Commodity markets, particularly corn and soybeans, surged to multiyear highs during this winter season, with fears of lower production from South America because of La Niña contributing to this rally.
The market has had good reason to be concerned. DTN contributing analyst Joel Karlin dug into the statistical relationship between La Niña and subsequent production in Argentina, and found some noteworthy details.
Karlin used a three-month running mean measurement of central equatorial Pacific temperatures known as the Oceanic Niño Index (ONI) for his inquiry. In this benchmark, a value of minus 0.5 is the threshold for La Niña, with more negative numbers indicating a more intense La Niña event. He found that the three-month ONI for September through November 2020 was a minus 1.2. "The three-month average reading ... for the September through November 2020 period ... is the lowest ONI reading since January 2011 ..." Karlin notes. "One can see that often in La Niña years, Argentine corn and especially soybean yields come in below trend, sometimes significantly so."

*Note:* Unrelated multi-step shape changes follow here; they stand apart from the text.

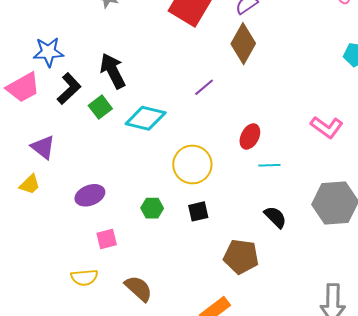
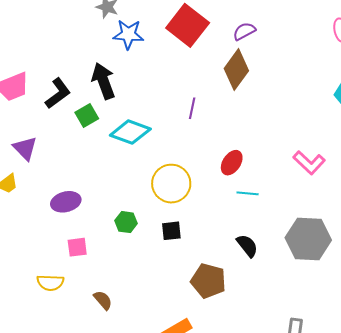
blue star: (48, 52) -> (128, 34), moved
purple line: (204, 87) -> (192, 108), turned -45
brown semicircle: (139, 288) -> (103, 300), size x0.7

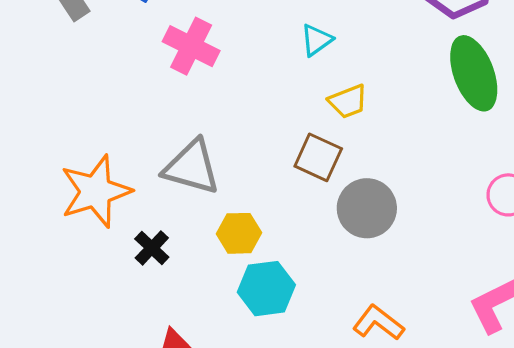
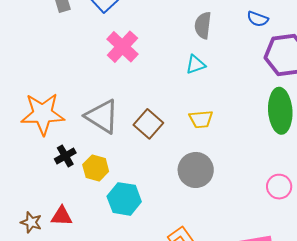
yellow trapezoid: (348, 101) -> (201, 119), moved
brown square: (318, 157) -> (148, 124), moved
yellow hexagon: (239, 233) -> (96, 168), moved

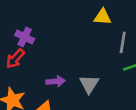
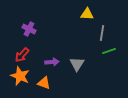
red arrow: (15, 59) -> (22, 55), moved

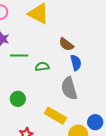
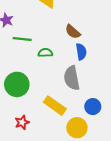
green circle: (18, 99) -> (17, 84), size x1.5
blue circle: (95, 122) -> (93, 107), moved

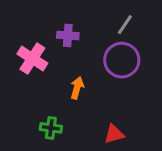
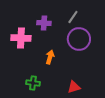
gray line: (125, 25) -> (73, 17), moved
pink cross: (32, 59) -> (21, 38), turned -30

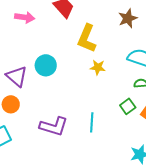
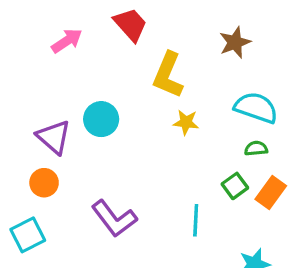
pink arrow: (25, 17) -> (67, 41), turned -42
cyan line: (92, 122) -> (196, 220), moved
purple L-shape: (54, 126) -> (114, 219), turned 36

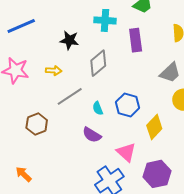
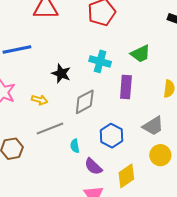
blue hexagon: (128, 105) -> (112, 136), moved
purple semicircle: (92, 135) -> (93, 167), moved

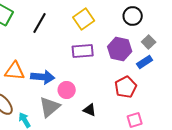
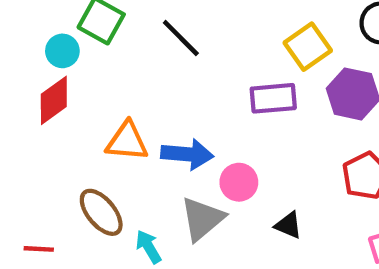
yellow square: (84, 19) -> (308, 47), moved
black line: (40, 23) -> (181, 38), turned -75

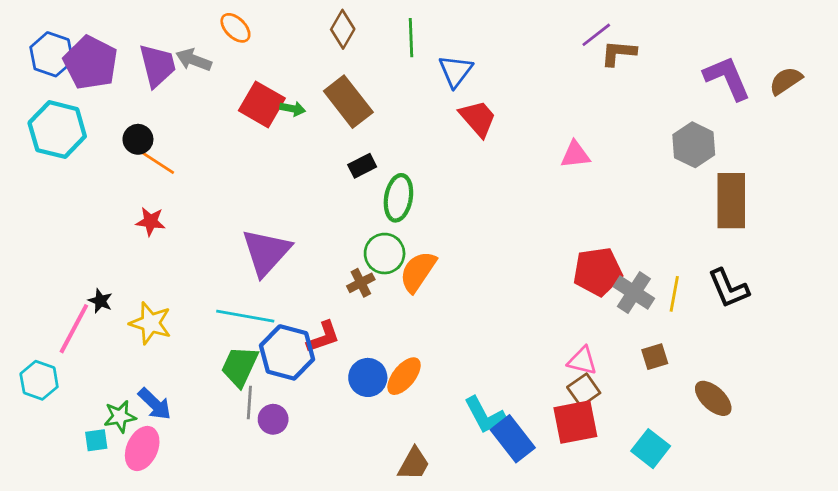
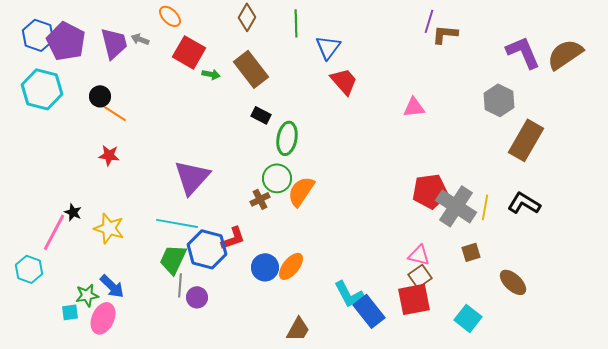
purple line: (596, 35) -> (429, 21), turned -35
gray arrow: (194, 60) -> (140, 39), size x0.7
brown semicircle: (786, 81) -> (565, 54), size x1.5
red square: (262, 104) -> (189, 52), moved
black rectangle: (362, 166) -> (261, 115), turned 54
brown rectangle: (731, 201) -> (526, 140), turned 30
black L-shape: (729, 288) -> (524, 203), turned 144
gray cross: (634, 293) -> (456, 206), size x1.4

The statistical correlation between the Argentina production numbers and the yearly averages of the Oceanic Niño Index is strong. Karlin found a correlation value of 39.1% for Argentine corn and a very high 46% for Argentina soybeans related to negative ONI values. The story is much different for Brazil production: Brazilian corn output has only a 13.6% correlation, while Brazil soybean production actually has a negative 15.6% correlation to La Niña. "Some of the best Brazilian soybean yields have occurred in La Niña seasons," Karlin notes.
Varying relationships to La Niña in Argentina and Brazil can be explained by the dramatic change and relocation of Brazil's crop production during the past 20 years. The largest Brazil crop-production state, Mato Grosso, is in a subtropical climate; Mato Grosso is in central Brazil, where production has migrated during the past two decades. Previous top production states of Rio Grande do Sul and Paraná are in southern Brazil and in closer proximity to Argentina. Rio Grande do Sul and Paraná have shown more susceptibility to reduced yields in La Niña seasons.
Projections for the life span of the current La Niña event indicate a weakening during the first half of 2021 and the Pacific equatorial temperatures to reach normal status during the second quarter of the calendar year. However, by then, La Niña will have been around long enough to do its work in affecting those Argentina yields. The question that may linger all the way through South American harvest is: How much of a reduction will we actually see?